§ YOUR TASK
The lines to be set down run from the line containing "Condition générale et" through the final line of the data below; print them exactly and print nothing else.

+ + + + + + +

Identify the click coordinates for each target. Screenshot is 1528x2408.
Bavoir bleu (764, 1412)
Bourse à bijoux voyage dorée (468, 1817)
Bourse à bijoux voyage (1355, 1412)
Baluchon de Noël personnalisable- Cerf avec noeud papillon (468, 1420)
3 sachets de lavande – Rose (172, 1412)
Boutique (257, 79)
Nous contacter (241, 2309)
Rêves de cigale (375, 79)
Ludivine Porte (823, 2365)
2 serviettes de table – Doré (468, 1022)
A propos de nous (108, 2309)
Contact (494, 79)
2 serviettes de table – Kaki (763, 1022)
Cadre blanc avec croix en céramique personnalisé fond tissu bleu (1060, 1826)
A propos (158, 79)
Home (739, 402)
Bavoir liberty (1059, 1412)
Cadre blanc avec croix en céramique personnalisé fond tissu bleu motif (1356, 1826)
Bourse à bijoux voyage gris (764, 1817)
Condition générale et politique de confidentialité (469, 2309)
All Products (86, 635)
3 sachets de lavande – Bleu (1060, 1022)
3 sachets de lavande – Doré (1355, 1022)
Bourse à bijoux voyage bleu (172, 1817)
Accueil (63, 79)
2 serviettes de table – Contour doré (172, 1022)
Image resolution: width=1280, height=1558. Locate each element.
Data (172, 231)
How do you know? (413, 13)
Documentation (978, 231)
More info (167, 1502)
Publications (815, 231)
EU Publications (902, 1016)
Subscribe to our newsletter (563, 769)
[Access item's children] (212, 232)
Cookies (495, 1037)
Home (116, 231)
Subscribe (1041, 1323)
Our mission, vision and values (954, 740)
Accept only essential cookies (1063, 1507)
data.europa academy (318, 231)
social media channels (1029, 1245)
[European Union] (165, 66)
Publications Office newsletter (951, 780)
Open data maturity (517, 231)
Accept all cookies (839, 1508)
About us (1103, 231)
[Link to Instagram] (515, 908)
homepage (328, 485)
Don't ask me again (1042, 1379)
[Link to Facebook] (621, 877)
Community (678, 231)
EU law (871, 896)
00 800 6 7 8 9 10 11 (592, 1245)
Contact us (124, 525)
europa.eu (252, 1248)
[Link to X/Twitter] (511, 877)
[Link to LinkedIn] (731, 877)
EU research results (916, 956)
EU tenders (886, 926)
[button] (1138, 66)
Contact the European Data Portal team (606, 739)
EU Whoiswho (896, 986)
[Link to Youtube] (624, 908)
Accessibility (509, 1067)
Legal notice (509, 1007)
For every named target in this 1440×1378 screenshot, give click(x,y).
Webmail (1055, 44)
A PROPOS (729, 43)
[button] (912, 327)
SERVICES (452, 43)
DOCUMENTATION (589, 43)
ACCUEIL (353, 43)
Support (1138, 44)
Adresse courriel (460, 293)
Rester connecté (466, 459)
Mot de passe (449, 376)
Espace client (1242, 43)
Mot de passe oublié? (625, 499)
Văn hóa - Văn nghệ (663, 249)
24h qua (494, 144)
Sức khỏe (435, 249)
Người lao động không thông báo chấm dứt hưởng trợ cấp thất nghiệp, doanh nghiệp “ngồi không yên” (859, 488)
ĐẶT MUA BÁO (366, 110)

+ + + + + + +

§ SOLUTION TO THIS TASK
Condition générale et politique de confidentialité (469, 2309)
All Products (86, 635)
3 sachets de lavande – Bleu (1060, 1022)
3 sachets de lavande – Doré (1355, 1022)
Bourse à bijoux voyage bleu (172, 1817)
Accueil (63, 79)
2 serviettes de table – Contour doré (172, 1022)
Image resolution: width=1280, height=1558. Locate each element.
Data (172, 231)
How do you know? (413, 13)
Documentation (978, 231)
More info (167, 1502)
Publications (815, 231)
EU Publications (902, 1016)
Subscribe to our newsletter (563, 769)
[Access item's children] (212, 232)
Cookies (495, 1037)
Home (116, 231)
Subscribe (1041, 1323)
Our mission, vision and values (954, 740)
Accept only essential cookies (1063, 1507)
data.europa academy (318, 231)
social media channels (1029, 1245)
[European Union] (165, 66)
Publications Office newsletter (951, 780)
Open data maturity (517, 231)
Accept all cookies (839, 1508)
About us (1103, 231)
[Link to Instagram] (515, 908)
homepage (328, 485)
Don't ask me again (1042, 1379)
[Link to Facebook] (621, 877)
Community (678, 231)
EU law (871, 896)
00 800 6 7 8 9 10 11 (592, 1245)
Contact us (124, 525)
europa.eu (252, 1248)
[Link to X/Twitter] (511, 877)
[Link to LinkedIn] (731, 877)
EU research results (916, 956)
EU tenders (886, 926)
[button] (1138, 66)
Contact the European Data Portal team (606, 739)
EU Whoiswho (896, 986)
[Link to Youtube] (624, 908)
Accessibility (509, 1067)
Legal notice (509, 1007)
For every named target in this 1440×1378 screenshot, give click(x,y).
Webmail (1055, 44)
A PROPOS (729, 43)
[button] (912, 327)
SERVICES (452, 43)
DOCUMENTATION (589, 43)
ACCUEIL (353, 43)
Support (1138, 44)
Adresse courriel (460, 293)
Rester connecté (466, 459)
Mot de passe (449, 376)
Espace client (1242, 43)
Mot de passe oublié? (625, 499)
Văn hóa - Văn nghệ (663, 249)
24h qua (494, 144)
Sức khỏe (435, 249)
Người lao động không thông báo chấm dứt hưởng trợ cấp thất nghiệp, doanh nghiệp “ngồi không yên” (859, 488)
ĐẶT MUA BÁO (366, 110)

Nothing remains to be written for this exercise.